RECORDED DATA:
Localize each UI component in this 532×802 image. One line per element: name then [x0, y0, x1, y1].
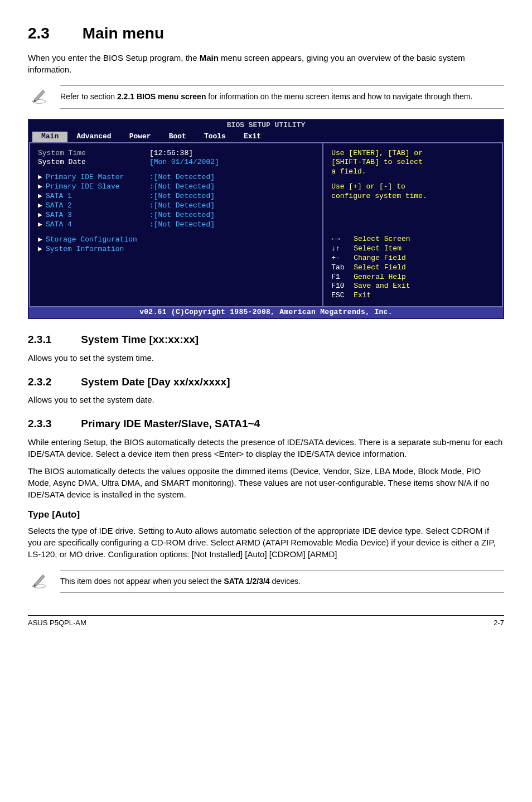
- note1-c: for information on the menu screen items…: [206, 92, 472, 101]
- sub-title: System Time [xx:xx:xx]: [81, 334, 199, 345]
- triangle-icon: ▶: [38, 235, 46, 245]
- nav-desc: Save and Exit: [354, 282, 410, 291]
- intro-text-a: When you enter the BIOS Setup program, t…: [28, 53, 200, 62]
- nav-desc: Exit: [354, 291, 371, 301]
- bios-help-pane: Use [ENTER], [TAB] or [SHIFT-TAB] to sel…: [323, 143, 503, 308]
- pencil-note-icon: [28, 85, 50, 104]
- bios-setup-utility: BIOS SETUP UTILITY Main Advanced Power B…: [28, 119, 504, 319]
- system-time-value[interactable]: [12:56:38]: [149, 149, 193, 158]
- body-233-p2: The BIOS automatically detects the value…: [28, 465, 504, 500]
- sata-3-value: :[Not Detected]: [149, 211, 215, 220]
- note2-b: SATA 1/2/3/4: [224, 577, 269, 586]
- footer-page-num: 2-7: [494, 618, 504, 628]
- section-title-text: Main menu: [83, 25, 164, 42]
- sub-num: 2.3.1: [28, 332, 78, 347]
- primary-ide-master[interactable]: Primary IDE Master: [46, 173, 149, 182]
- triangle-icon: ▶: [38, 192, 46, 201]
- bios-tab-power[interactable]: Power: [120, 132, 160, 142]
- nav-key: Tab: [331, 263, 354, 273]
- sub-title: System Date [Day xx/xx/xxxx]: [81, 376, 230, 388]
- sub-title: Primary IDE Master/Slave, SATA1~4: [81, 418, 260, 429]
- pencil-note-icon: [28, 570, 50, 589]
- triangle-icon: ▶: [38, 211, 46, 220]
- sata-1-value: :[Not Detected]: [149, 192, 215, 201]
- primary-ide-slave-value: :[Not Detected]: [149, 182, 215, 192]
- note-body: Refer to section 2.2.1 BIOS menu screen …: [60, 85, 504, 109]
- nav-key: +-: [331, 254, 354, 263]
- bios-tab-exit[interactable]: Exit: [235, 132, 270, 142]
- sata-2-value: :[Not Detected]: [149, 201, 215, 211]
- system-time-label: System Time: [38, 149, 149, 158]
- note-body: This item does not appear when you selec…: [60, 570, 504, 593]
- bios-tab-advanced[interactable]: Advanced: [67, 132, 120, 142]
- bios-left-pane: System Time [12:56:38] System Date [Mon …: [29, 143, 323, 308]
- nav-desc: Select Screen: [354, 235, 410, 244]
- note2-a: This item does not appear when you selec…: [60, 577, 224, 586]
- sub-num: 2.3.2: [28, 375, 78, 390]
- triangle-icon: ▶: [38, 220, 46, 230]
- body-232: Allows you to set the system date.: [28, 394, 504, 405]
- nav-key: ↓↑: [331, 244, 354, 254]
- type-heading: Type [Auto]: [28, 508, 504, 521]
- sata-3[interactable]: SATA 3: [46, 211, 149, 220]
- body-231: Allows you to set the system time.: [28, 352, 504, 364]
- bios-copyright-footer: v02.61 (C)Copyright 1985-2008, American …: [29, 307, 503, 318]
- nav-key: F1: [331, 273, 354, 282]
- note-block-sata: This item does not appear when you selec…: [28, 570, 504, 593]
- intro-text-bold: Main: [200, 53, 219, 62]
- bios-tab-tools[interactable]: Tools: [195, 132, 235, 142]
- system-date-value[interactable]: [Mon 01/14/2002]: [149, 158, 219, 167]
- triangle-icon: ▶: [38, 173, 46, 182]
- sata-2[interactable]: SATA 2: [46, 201, 149, 211]
- nav-desc: Change Field: [354, 254, 406, 263]
- section-number: 2.3: [28, 22, 78, 44]
- help-line: a field.: [331, 167, 494, 177]
- nav-desc: Select Item: [354, 244, 402, 254]
- storage-configuration[interactable]: Storage Configuration: [46, 235, 137, 245]
- sata-4[interactable]: SATA 4: [46, 220, 149, 230]
- subsection-heading-233: 2.3.3 Primary IDE Master/Slave, SATA1~4: [28, 417, 504, 432]
- intro-paragraph: When you enter the BIOS Setup program, t…: [28, 52, 504, 75]
- bios-tab-boot[interactable]: Boot: [160, 132, 195, 142]
- body-233-p1: While entering Setup, the BIOS automatic…: [28, 436, 504, 460]
- help-line: configure system time.: [331, 192, 494, 201]
- nav-key: ←→: [331, 235, 354, 244]
- footer-product: ASUS P5QPL-AM: [28, 618, 86, 628]
- bios-tab-main[interactable]: Main: [32, 132, 67, 142]
- help-line: [SHIFT-TAB] to select: [331, 158, 494, 167]
- triangle-icon: ▶: [38, 245, 46, 254]
- sata-4-value: :[Not Detected]: [149, 220, 215, 230]
- triangle-icon: ▶: [38, 201, 46, 211]
- system-information[interactable]: System Information: [46, 245, 124, 254]
- nav-key: F10: [331, 282, 354, 291]
- sub-num: 2.3.3: [28, 417, 78, 432]
- bios-menu-bar: Main Advanced Power Boot Tools Exit: [29, 132, 503, 143]
- nav-desc: Select Field: [354, 263, 406, 273]
- subsection-heading-231: 2.3.1 System Time [xx:xx:xx]: [28, 332, 504, 347]
- help-line: Use [+] or [-] to: [331, 182, 494, 192]
- note2-c: devices.: [270, 577, 301, 586]
- section-heading: 2.3 Main menu: [28, 22, 504, 44]
- primary-ide-slave[interactable]: Primary IDE Slave: [46, 182, 149, 192]
- note-block-reference: Refer to section 2.2.1 BIOS menu screen …: [28, 85, 504, 109]
- help-line: Use [ENTER], [TAB] or: [331, 149, 494, 158]
- triangle-icon: ▶: [38, 182, 46, 192]
- sata-1[interactable]: SATA 1: [46, 192, 149, 201]
- subsection-heading-232: 2.3.2 System Date [Day xx/xx/xxxx]: [28, 375, 504, 390]
- nav-desc: General Help: [354, 273, 406, 282]
- type-body: Selects the type of IDE drive. Setting t…: [28, 525, 504, 560]
- page-footer: ASUS P5QPL-AM 2-7: [28, 615, 504, 628]
- bios-title: BIOS SETUP UTILITY: [29, 120, 503, 132]
- system-date-label: System Date: [38, 158, 149, 167]
- nav-key: ESC: [331, 291, 354, 301]
- note1-a: Refer to section: [60, 92, 117, 101]
- note1-b: 2.2.1 BIOS menu screen: [117, 92, 206, 101]
- primary-ide-master-value: :[Not Detected]: [149, 173, 215, 182]
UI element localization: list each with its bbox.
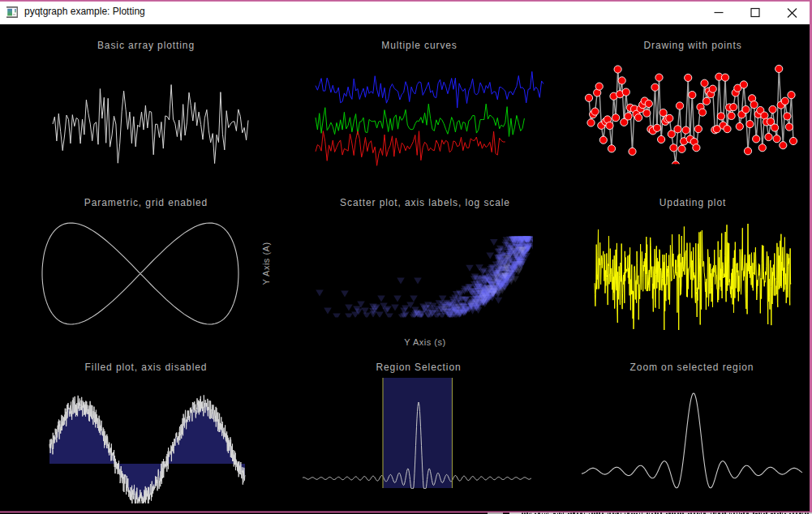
svg-text:Filled plot, axis disabled: Filled plot, axis disabled — [85, 362, 208, 373]
svg-text:Parametric, grid enabled: Parametric, grid enabled — [84, 197, 208, 208]
svg-text:Y Axis (A): Y Axis (A) — [261, 242, 271, 285]
svg-text:Zoom on selected region: Zoom on selected region — [630, 362, 754, 373]
svg-text:Y Axis (s): Y Axis (s) — [404, 337, 445, 347]
svg-text:Updating plot: Updating plot — [659, 197, 726, 208]
svg-text:Region Selection: Region Selection — [376, 362, 461, 373]
svg-text:Multiple curves: Multiple curves — [381, 40, 458, 51]
svg-text:Basic array plotting: Basic array plotting — [97, 40, 195, 51]
svg-text:Scatter plot, axis labels, log: Scatter plot, axis labels, log scale — [340, 197, 510, 208]
svg-text:Drawing with points: Drawing with points — [643, 40, 741, 51]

PROMPT: A word-for-word copy of the data above is needed, one that omits the pictures.

ANSWER:
Localize each UI component in this 532×802 image. One line per element: name then [x0, y0, x1, y1].
- note1-c: for information on the menu screen items…: [206, 92, 472, 101]
- sub-title: System Time [xx:xx:xx]: [81, 334, 199, 345]
- triangle-icon: ▶: [38, 235, 46, 245]
- nav-desc: Save and Exit: [354, 282, 410, 291]
- intro-text-a: When you enter the BIOS Setup program, t…: [28, 53, 200, 62]
- nav-desc: Exit: [354, 291, 371, 301]
- bios-help-pane: Use [ENTER], [TAB] or [SHIFT-TAB] to sel…: [323, 143, 503, 308]
- pencil-note-icon: [28, 85, 50, 104]
- bios-setup-utility: BIOS SETUP UTILITY Main Advanced Power B…: [28, 119, 504, 319]
- system-time-value[interactable]: [12:56:38]: [149, 149, 193, 158]
- body-233-p2: The BIOS automatically detects the value…: [28, 465, 504, 500]
- sata-3-value: :[Not Detected]: [149, 211, 215, 220]
- note2-b: SATA 1/2/3/4: [224, 577, 269, 586]
- footer-page-num: 2-7: [494, 618, 504, 628]
- section-title-text: Main menu: [83, 25, 164, 42]
- sub-num: 2.3.1: [28, 332, 78, 347]
- primary-ide-master[interactable]: Primary IDE Master: [46, 173, 149, 182]
- triangle-icon: ▶: [38, 192, 46, 201]
- bios-tab-power[interactable]: Power: [120, 132, 160, 142]
- nav-key: Tab: [331, 263, 354, 273]
- sub-title: System Date [Day xx/xx/xxxx]: [81, 376, 230, 388]
- sub-title: Primary IDE Master/Slave, SATA1~4: [81, 418, 260, 429]
- pencil-note-icon: [28, 570, 50, 589]
- triangle-icon: ▶: [38, 211, 46, 220]
- sata-1-value: :[Not Detected]: [149, 192, 215, 201]
- primary-ide-slave-value: :[Not Detected]: [149, 182, 215, 192]
- note-body: Refer to section 2.2.1 BIOS menu screen …: [60, 85, 504, 109]
- nav-key: +-: [331, 254, 354, 263]
- bios-tab-exit[interactable]: Exit: [235, 132, 270, 142]
- sata-2-value: :[Not Detected]: [149, 201, 215, 211]
- system-time-label: System Time: [38, 149, 149, 158]
- note-body: This item does not appear when you selec…: [60, 570, 504, 593]
- bios-tab-advanced[interactable]: Advanced: [67, 132, 120, 142]
- bios-left-pane: System Time [12:56:38] System Date [Mon …: [29, 143, 323, 308]
- nav-desc: Select Screen: [354, 235, 410, 244]
- note2-a: This item does not appear when you selec…: [60, 577, 224, 586]
- sub-num: 2.3.2: [28, 375, 78, 390]
- triangle-icon: ▶: [38, 220, 46, 230]
- body-232: Allows you to set the system date.: [28, 394, 504, 405]
- nav-key: ↓↑: [331, 244, 354, 254]
- type-heading: Type [Auto]: [28, 508, 504, 521]
- sata-3[interactable]: SATA 3: [46, 211, 149, 220]
- body-231: Allows you to set the system time.: [28, 352, 504, 364]
- bios-copyright-footer: v02.61 (C)Copyright 1985-2008, American …: [29, 307, 503, 318]
- nav-key: F1: [331, 273, 354, 282]
- note-block-sata: This item does not appear when you selec…: [28, 570, 504, 593]
- intro-text-bold: Main: [200, 53, 219, 62]
- bios-tab-tools[interactable]: Tools: [195, 132, 235, 142]
- system-date-value[interactable]: [Mon 01/14/2002]: [149, 158, 219, 167]
- triangle-icon: ▶: [38, 173, 46, 182]
- sata-2[interactable]: SATA 2: [46, 201, 149, 211]
- nav-desc: Change Field: [354, 254, 406, 263]
- section-number: 2.3: [28, 22, 78, 44]
- help-line: a field.: [331, 167, 494, 177]
- nav-desc: Select Item: [354, 244, 402, 254]
- storage-configuration[interactable]: Storage Configuration: [46, 235, 137, 245]
- sata-4[interactable]: SATA 4: [46, 220, 149, 230]
- subsection-heading-233: 2.3.3 Primary IDE Master/Slave, SATA1~4: [28, 417, 504, 432]
- intro-paragraph: When you enter the BIOS Setup program, t…: [28, 52, 504, 75]
- bios-tab-boot[interactable]: Boot: [160, 132, 195, 142]
- body-233-p1: While entering Setup, the BIOS automatic…: [28, 436, 504, 460]
- help-line: configure system time.: [331, 192, 494, 201]
- nav-key: ←→: [331, 235, 354, 244]
- footer-product: ASUS P5QPL-AM: [28, 618, 86, 628]
- bios-tab-main[interactable]: Main: [32, 132, 67, 142]
- help-line: [SHIFT-TAB] to select: [331, 158, 494, 167]
- triangle-icon: ▶: [38, 245, 46, 254]
- sata-4-value: :[Not Detected]: [149, 220, 215, 230]
- triangle-icon: ▶: [38, 201, 46, 211]
- system-information[interactable]: System Information: [46, 245, 124, 254]
- nav-key: F10: [331, 282, 354, 291]
- sub-num: 2.3.3: [28, 417, 78, 432]
- bios-menu-bar: Main Advanced Power Boot Tools Exit: [29, 132, 503, 143]
- nav-desc: Select Field: [354, 263, 406, 273]
- subsection-heading-231: 2.3.1 System Time [xx:xx:xx]: [28, 332, 504, 347]
- help-line: Use [+] or [-] to: [331, 182, 494, 192]
- note2-c: devices.: [270, 577, 301, 586]
- section-heading: 2.3 Main menu: [28, 22, 504, 44]
- primary-ide-slave[interactable]: Primary IDE Slave: [46, 182, 149, 192]
- note-block-reference: Refer to section 2.2.1 BIOS menu screen …: [28, 85, 504, 109]
- help-line: Use [ENTER], [TAB] or: [331, 149, 494, 158]
- triangle-icon: ▶: [38, 182, 46, 192]
- sata-1[interactable]: SATA 1: [46, 192, 149, 201]
- subsection-heading-232: 2.3.2 System Date [Day xx/xx/xxxx]: [28, 375, 504, 390]
- nav-desc: General Help: [354, 273, 406, 282]
- type-body: Selects the type of IDE drive. Setting t…: [28, 525, 504, 560]
- page-footer: ASUS P5QPL-AM 2-7: [28, 615, 504, 628]
- bios-title: BIOS SETUP UTILITY: [29, 120, 503, 132]
- system-date-label: System Date: [38, 158, 149, 167]
- nav-key: ESC: [331, 291, 354, 301]
- note1-a: Refer to section: [60, 92, 117, 101]
- note1-b: 2.2.1 BIOS menu screen: [117, 92, 206, 101]
- primary-ide-master-value: :[Not Detected]: [149, 173, 215, 182]
UI element localization: list each with its bbox.
svg-text:Filled plot, axis disabled: Filled plot, axis disabled — [85, 362, 208, 373]
svg-text:Parametric, grid enabled: Parametric, grid enabled — [84, 197, 208, 208]
svg-text:Y Axis (A): Y Axis (A) — [261, 242, 271, 285]
svg-text:Zoom on selected region: Zoom on selected region — [630, 362, 754, 373]
svg-text:Y Axis (s): Y Axis (s) — [404, 337, 445, 347]
svg-text:Updating plot: Updating plot — [659, 197, 726, 208]
svg-text:Region Selection: Region Selection — [376, 362, 461, 373]
svg-text:Multiple curves: Multiple curves — [381, 40, 458, 51]
svg-text:Basic array plotting: Basic array plotting — [97, 40, 195, 51]
svg-text:Scatter plot, axis labels, log: Scatter plot, axis labels, log scale — [340, 197, 510, 208]
svg-text:Drawing with points: Drawing with points — [643, 40, 741, 51]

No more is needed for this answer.